▶ _Aim of the exercise_:
Find the word "orders" in the listing, and copy out each line where it turns up.
○ ○ ○
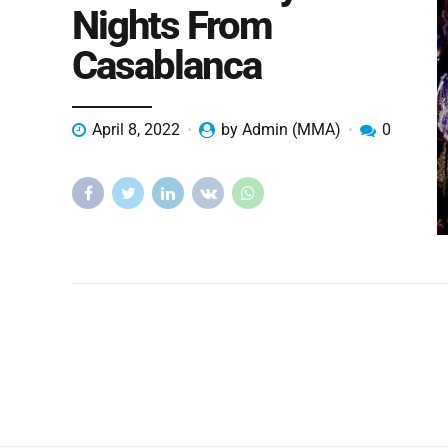
Nights From
Casablanca
April 8, 2022
by Admin (MMA)
0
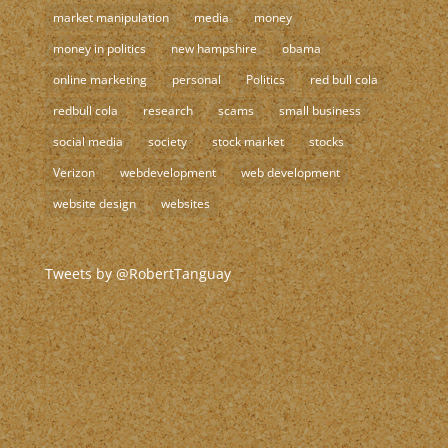
market manipulation
media
money
money in politics
new hampshire
obama
online marketing
personal
Politics
red bull cola
redbull cola
research
scams
small business
social media
society
stock market
stocks
Verizon
webdevelopment
web development
website design
websites
Tweets by @RobertTanguay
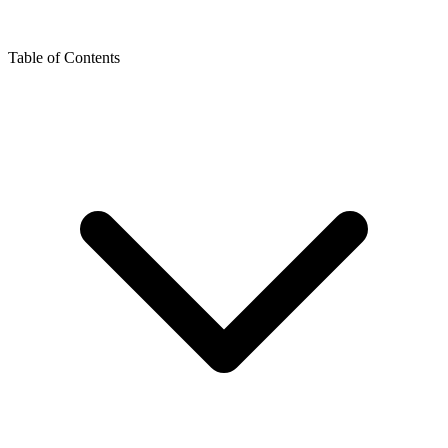
Table of Contents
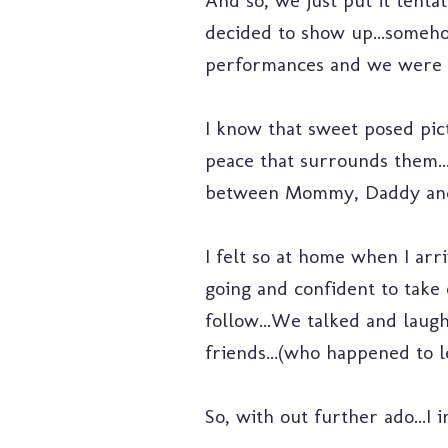
And so, we just put it tentat
decided to show up...someh
performances and we were a
I know that sweet posed pic
peace that surrounds them..
between Mommy, Daddy and
I felt so at home when I arri
going and confident to take
follow...We talked and laugh
friends...(who happened to l
So, with out further ado...I 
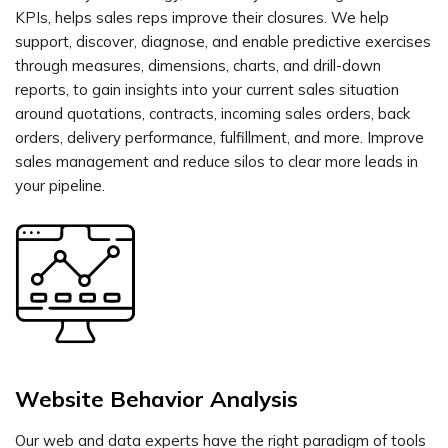
KPIs, helps sales reps improve their closures. We help
support, discover, diagnose, and enable predictive exercises
through measures, dimensions, charts, and drill-down
reports, to gain insights into your current sales situation
around quotations, contracts, incoming sales orders, back
orders, delivery performance, fulfillment, and more. Improve
sales management and reduce silos to clear more leads in
your pipeline.
Website Behavior Analysis
Our web and data experts have the right paradigm of tools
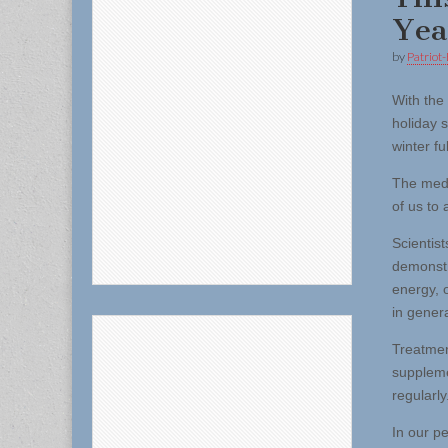
Yea
by
Patriot-
With the
holiday 
winter fu
The medi
of us to
Scientis
demonstr
energy, 
in genera
Treatmen
suppleme
regularly
In our p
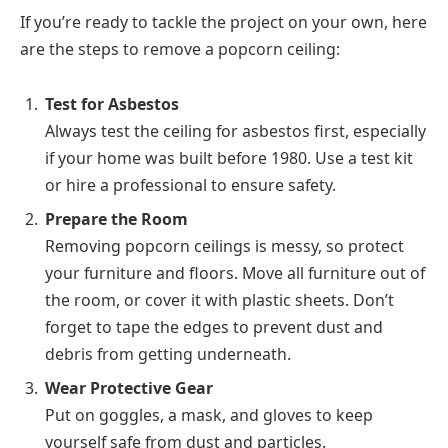
If you’re ready to tackle the project on your own, here
are the steps to remove a popcorn ceiling:
Test for Asbestos
Always test the ceiling for asbestos first, especially
if your home was built before 1980. Use a test kit
or hire a professional to ensure safety.
Prepare the Room
Removing popcorn ceilings is messy, so protect
your furniture and floors. Move all furniture out of
the room, or cover it with plastic sheets. Don’t
forget to tape the edges to prevent dust and
debris from getting underneath.
Wear Protective Gear
Put on goggles, a mask, and gloves to keep
yourself safe from dust and particles.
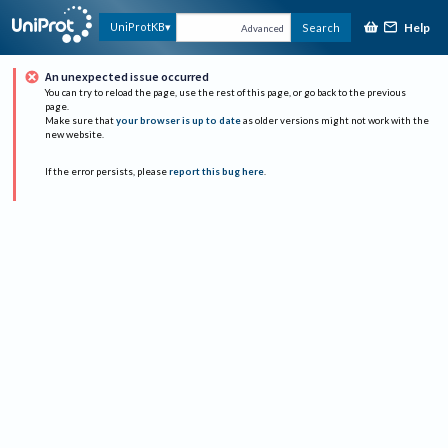
Help
UniProtKB
Search
Advanced
An unexpected issue occurred
You can try to reload the page, use the rest of this page, or go back to the previous
page.
Make sure that
your browser is up to date
as older versions might not work with the
new website.
If the error persists, please
report this bug here
.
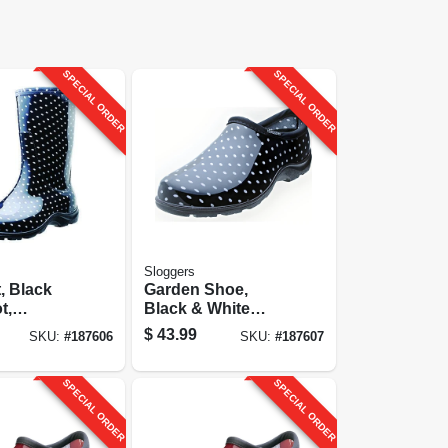
SPECIAL ORDER
SPECIAL ORDER
Sloggers
t, Black
Garden Shoe,
t,
Black & White
 Size 9
Polka Dot,
$
43.99
SKU:
#
187606
SKU:
#
187607
Women's Size 6
SPECIAL ORDER
SPECIAL ORDER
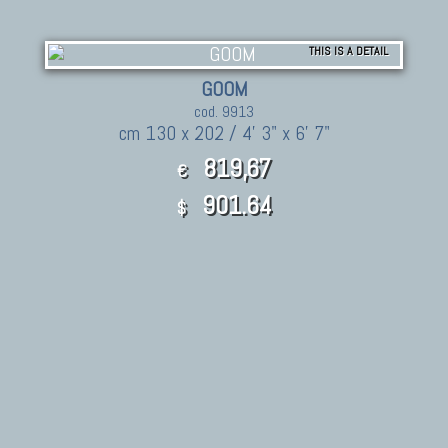
THIS IS A DETAIL
GOOM
cod. 9913
cm 130 x 202 / 4' 3" x 6' 7"
819,67
€
901.64
$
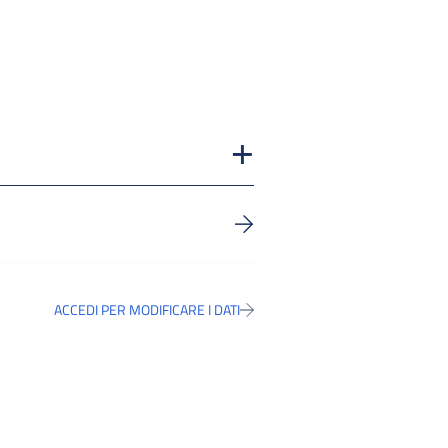
ACCEDI PER MODIFICARE I DATI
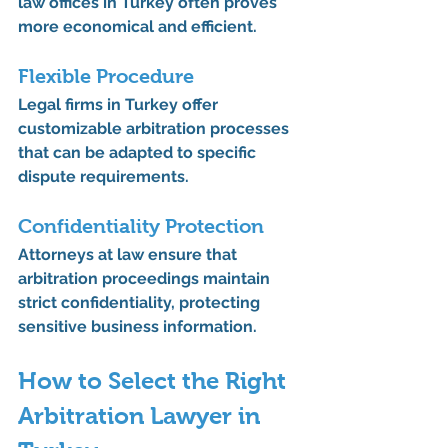
law offices in Turkey often proves 
more economical and efficient.
Flexible Procedure
Legal firms in Turkey offer 
customizable arbitration processes 
that can be adapted to specific 
dispute requirements.
Confidentiality Protection
Attorneys at law ensure that 
arbitration proceedings maintain 
strict confidentiality, protecting 
sensitive business information.
How to Select the Right 
Arbitration Lawyer in 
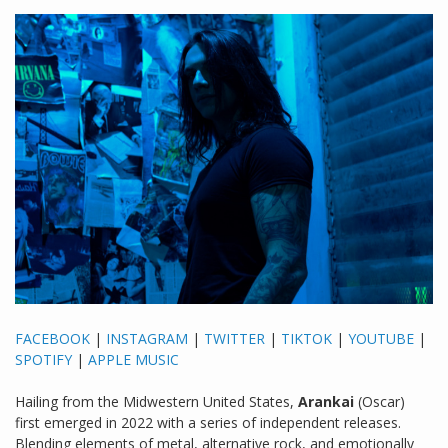
FACEBOOK
|
INSTAGRAM
|
TWITTER
|
TIKTOK
|
YOUTUBE
|
SPOTIFY
|
APPLE MUSIC
Hailing from the Midwestern United States,
Arankai
(Oscar)
first emerged in 2022 with a series of independent releases.
Blending elements of metal, alternative rock, and emotionally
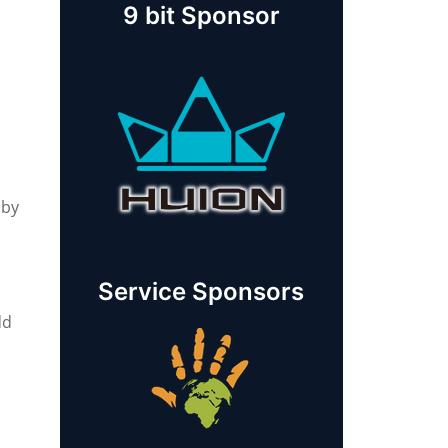
9 bit Sponsor
 by
Service Sponsors
dd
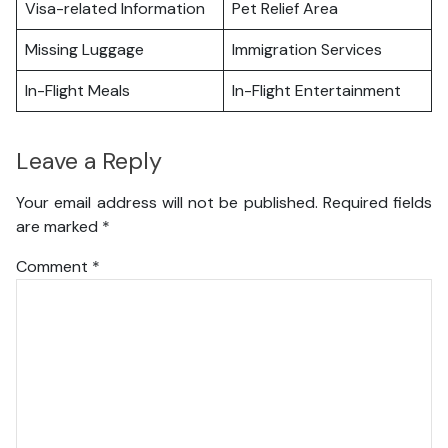
Visa-related Information
Pet Relief Area
Missing Luggage
Immigration Services
In-Flight Meals
In-Flight Entertainment
Leave a Reply
Your email address will not be published.
Required fields
are marked
*
Comment
*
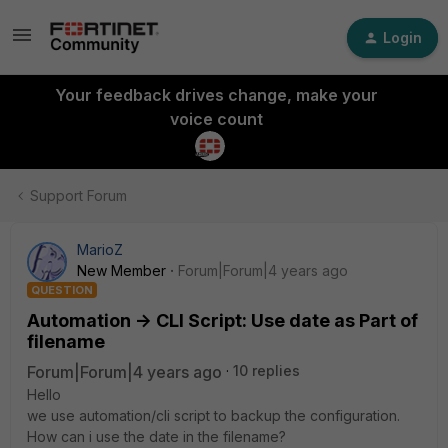
Login
Your feedback drives change, make your
voice count
Support Forum
MarioZ
New Member
Forum|Forum|4 years ago
QUESTION
Automation -> CLI Script: Use date as Part of
filename
Forum|Forum|4 years ago
10 replies
Hello
we use automation/cli script to backup the configuration.
How can i use the date in the filename?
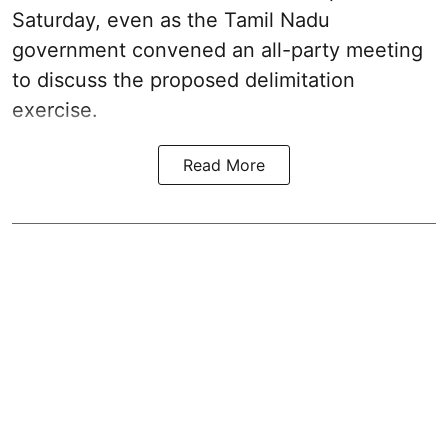
Saturday, even as the Tamil Nadu
government convened an all-party meeting
to discuss the proposed delimitation
exercise.
Read More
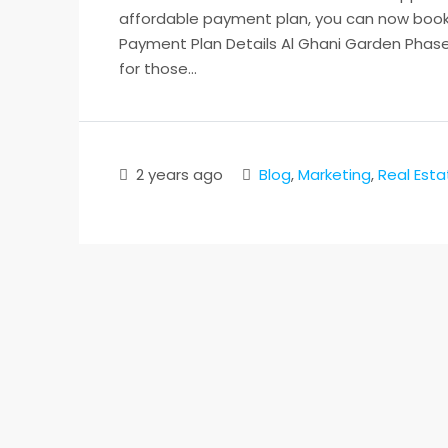
affordable payment plan, you can now book y
Payment Plan Details Al Ghani Garden Phase 
for those...
2 years ago
Blog
,
Marketing
,
Real Esta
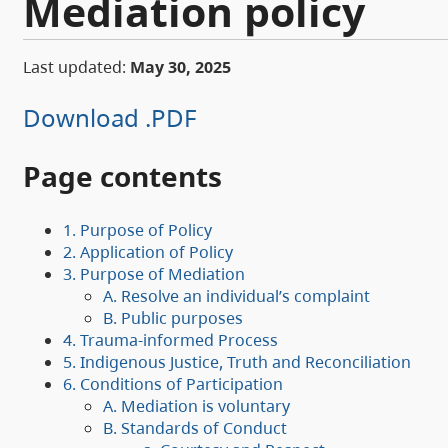
Mediation policy
Last updated:
May 30, 2025
Download .PDF
Page contents
1. Purpose of Policy
2. Application of Policy
3. Purpose of Mediation
A. Resolve an individual’s complaint
B. Public purposes
4. Trauma-informed Process
5. Indigenous Justice, Truth and Reconciliation
6. Conditions of Participation
A. Mediation is voluntary
B. Standards of Conduct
○ ○ ○
▶ _Task answer_:
around quotations, contracts, incoming sales orders, back
orders, delivery performance, fulfillment, and more. Improve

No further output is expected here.